Ankle; Fracture fixation; Internal
Medial malleolus fractures with more than 2mm of displacement are associated with a non-union rate of 5-15% [1]. Surgical fixation of these fractures is considered standard practice in Orthopaedic trauma surgery. Whilst single screw fixation is an option, the AO Foundation recommend two parallel, partially threaded cancellous screws to prevent rotation of the fragment [2]. In order to maximise interfragmentary compression, the screws should be placed perpendicular to the fracture plane [2]. Achieving parallel screw alignment can be challenging.
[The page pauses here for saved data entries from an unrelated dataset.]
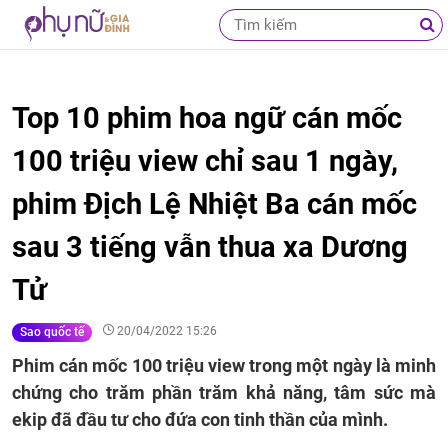
Top 10 phim hoa ngữ cán mốc
100 triệu view chỉ sau 1 ngày,
phim Địch Lệ Nhiệt Ba cán mốc
sau 3 tiếng vẫn thua xa Dương
Tử
20/04/2022 15:26
Sao quốc tế
Phim cán mốc 100 triệu view trong một ngày là minh
chứng cho trăm phần trăm khả năng, tâm sức mà
ekip đã đầu tư cho đứa con tinh thần của mình.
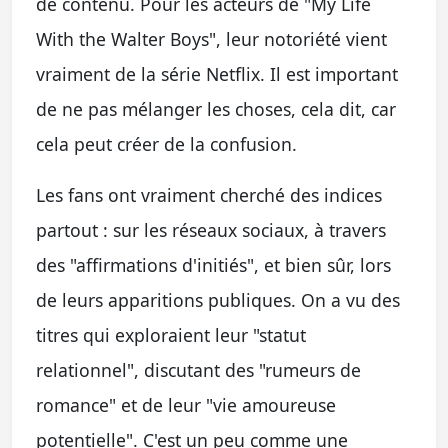
de contenu. Pour les acteurs de "My Life
With the Walter Boys", leur notoriété vient
vraiment de la série Netflix. Il est important
de ne pas mélanger les choses, cela dit, car
cela peut créer de la confusion.
Les fans ont vraiment cherché des indices
partout : sur les réseaux sociaux, à travers
des "affirmations d'initiés", et bien sûr, lors
de leurs apparitions publiques. On a vu des
titres qui exploraient leur "statut
relationnel", discutant des "rumeurs de
romance" et de leur "vie amoureuse
potentielle". C'est un peu comme une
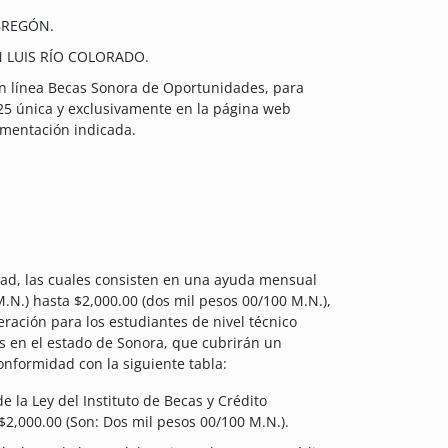
BREGÓN.
N LUIS RÍO COLORADO.
d en línea Becas Sonora de Oportunidades, para
025 única y exclusivamente en la página web
umentación indicada.
ad, las cuales consisten en una ayuda mensual
.N.) hasta $2,000.00 (dos mil pesos 00/100 M.N.),
eración para los estudiantes de nivel técnico
las en el estado de Sonora, que cubrirán un
onformidad con la siguiente tabla:
5 de la Ley del Instituto de Becas y Crédito
2,000.00 (Son: Dos mil pesos 00/100 M.N.).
Following anatomical reduction, a 1.6mm smooth K-wire is passed through the centre point of the malleolar fragment and into the tibial metaphysis perpendicular to the plane of the fracture. Once applied, we advise fluoroscopic assessment to ensure that the K-wire is in an adequate position and not penetrating the joint. The small fragment AO drill-guide has an aperture adjacent to the 2.5mm drill sleeve that is oriented parallel to the sleeve itself (Figure 1). When mounted over the guidewire using the described aperture, the drill-guide can then be rotated around the axis of the K-wire facilitating parallel drill holes that are perpendicular to the fracture plane (Figures 2 and 3). In cases where the malleolar fragment is too small to accommodate two screws, the initial stabilising K-wire can be eccentrically placed and left in situ to prevent rotation (Figures 2 and 3).
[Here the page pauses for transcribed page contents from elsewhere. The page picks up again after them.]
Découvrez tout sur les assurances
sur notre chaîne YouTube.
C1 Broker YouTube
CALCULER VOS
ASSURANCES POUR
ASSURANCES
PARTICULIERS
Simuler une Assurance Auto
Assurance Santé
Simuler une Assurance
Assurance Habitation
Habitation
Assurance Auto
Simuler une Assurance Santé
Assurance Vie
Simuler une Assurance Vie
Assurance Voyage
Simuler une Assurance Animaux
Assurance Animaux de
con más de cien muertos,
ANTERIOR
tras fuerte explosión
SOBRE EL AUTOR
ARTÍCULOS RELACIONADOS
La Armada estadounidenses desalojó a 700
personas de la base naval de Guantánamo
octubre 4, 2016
Parallel screw alignment can be challenging. In our department this technique has improved our ability to stabilise the medial malleolar fragment with perfectly placed parallel screws. Importantly, we have found this an easy, safe and reproducible technique. In addition, our technique avoids the need for a relatively expensive cannulated screw system, where the K-wires are more flexible, less predictable and therefore difficult to place in parallel fashion.